## Work item
Copy out all of the data exactly as it appears.

## Provided entries
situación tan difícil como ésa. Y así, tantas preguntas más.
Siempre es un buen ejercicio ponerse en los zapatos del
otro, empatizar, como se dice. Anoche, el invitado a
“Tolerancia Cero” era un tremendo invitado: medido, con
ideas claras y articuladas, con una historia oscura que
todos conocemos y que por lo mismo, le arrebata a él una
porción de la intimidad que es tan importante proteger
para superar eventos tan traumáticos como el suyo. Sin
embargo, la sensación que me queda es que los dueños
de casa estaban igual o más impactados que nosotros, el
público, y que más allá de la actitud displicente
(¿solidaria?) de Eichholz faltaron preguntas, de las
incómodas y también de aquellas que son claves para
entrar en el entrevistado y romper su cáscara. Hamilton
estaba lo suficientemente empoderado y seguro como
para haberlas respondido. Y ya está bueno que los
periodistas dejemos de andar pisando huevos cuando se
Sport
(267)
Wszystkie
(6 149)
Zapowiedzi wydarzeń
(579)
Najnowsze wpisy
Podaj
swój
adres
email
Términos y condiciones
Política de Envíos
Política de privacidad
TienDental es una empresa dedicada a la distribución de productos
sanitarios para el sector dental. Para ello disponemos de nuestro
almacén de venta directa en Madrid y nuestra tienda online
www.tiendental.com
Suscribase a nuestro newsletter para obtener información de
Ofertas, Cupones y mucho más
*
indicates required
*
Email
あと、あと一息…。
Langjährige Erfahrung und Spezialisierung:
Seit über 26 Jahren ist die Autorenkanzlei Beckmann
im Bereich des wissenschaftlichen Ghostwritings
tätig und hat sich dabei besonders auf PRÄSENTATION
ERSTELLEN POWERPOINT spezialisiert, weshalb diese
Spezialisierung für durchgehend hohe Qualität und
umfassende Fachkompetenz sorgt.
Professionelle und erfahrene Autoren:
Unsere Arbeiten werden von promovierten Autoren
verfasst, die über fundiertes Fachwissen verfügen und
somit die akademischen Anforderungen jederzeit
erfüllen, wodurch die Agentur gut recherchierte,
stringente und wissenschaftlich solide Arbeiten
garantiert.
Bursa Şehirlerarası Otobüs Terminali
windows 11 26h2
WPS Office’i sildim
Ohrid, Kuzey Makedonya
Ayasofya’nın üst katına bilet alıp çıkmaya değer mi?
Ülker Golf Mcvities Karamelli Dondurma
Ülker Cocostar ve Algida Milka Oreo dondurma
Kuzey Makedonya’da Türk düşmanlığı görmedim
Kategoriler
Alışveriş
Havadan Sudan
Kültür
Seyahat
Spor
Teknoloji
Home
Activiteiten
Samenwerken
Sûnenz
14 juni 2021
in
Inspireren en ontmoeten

## Task answer
situación tan difícil como ésa. Y así, tantas preguntas más.
Siempre es un buen ejercicio ponerse en los zapatos del
otro, empatizar, como se dice. Anoche, el invitado a
“Tolerancia Cero” era un tremendo invitado: medido, con
ideas claras y articuladas, con una historia oscura que
todos conocemos y que por lo mismo, le arrebata a él una
porción de la intimidad que es tan importante proteger
para superar eventos tan traumáticos como el suyo. Sin
embargo, la sensación que me queda es que los dueños
de casa estaban igual o más impactados que nosotros, el
público, y que más allá de la actitud displicente
(¿solidaria?) de Eichholz faltaron preguntas, de las
incómodas y también de aquellas que son claves para
entrar en el entrevistado y romper su cáscara. Hamilton
estaba lo suficientemente empoderado y seguro como
para haberlas respondido. Y ya está bueno que los
periodistas dejemos de andar pisando huevos cuando se
Sport
(267)
Wszystkie
(6 149)
Zapowiedzi wydarzeń
(579)
Najnowsze wpisy
Podaj
swój
adres
email
Términos y condiciones
Política de Envíos
Política de privacidad
TienDental es una empresa dedicada a la distribución de productos
sanitarios para el sector dental. Para ello disponemos de nuestro
almacén de venta directa en Madrid y nuestra tienda online
www.tiendental.com
Suscribase a nuestro newsletter para obtener información de
Ofertas, Cupones y mucho más
*
indicates required
*
Email
あと、あと一息…。
Langjährige Erfahrung und Spezialisierung:
Seit über 26 Jahren ist die Autorenkanzlei Beckmann
im Bereich des wissenschaftlichen Ghostwritings
tätig und hat sich dabei besonders auf PRÄSENTATION
ERSTELLEN POWERPOINT spezialisiert, weshalb diese
Spezialisierung für durchgehend hohe Qualität und
umfassende Fachkompetenz sorgt.
Professionelle und erfahrene Autoren:
Unsere Arbeiten werden von promovierten Autoren
verfasst, die über fundiertes Fachwissen verfügen und
somit die akademischen Anforderungen jederzeit
erfüllen, wodurch die Agentur gut recherchierte,
stringente und wissenschaftlich solide Arbeiten
garantiert.
Bursa Şehirlerarası Otobüs Terminali
windows 11 26h2
WPS Office’i sildim
Ohrid, Kuzey Makedonya
Ayasofya’nın üst katına bilet alıp çıkmaya değer mi?
Ülker Golf Mcvities Karamelli Dondurma
Ülker Cocostar ve Algida Milka Oreo dondurma
Kuzey Makedonya’da Türk düşmanlığı görmedim
Kategoriler
Alışveriş
Havadan Sudan
Kültür
Seyahat
Spor
Teknoloji
Home
Activiteiten
Samenwerken
Sûnenz
14 juni 2021
in
Inspireren en ontmoeten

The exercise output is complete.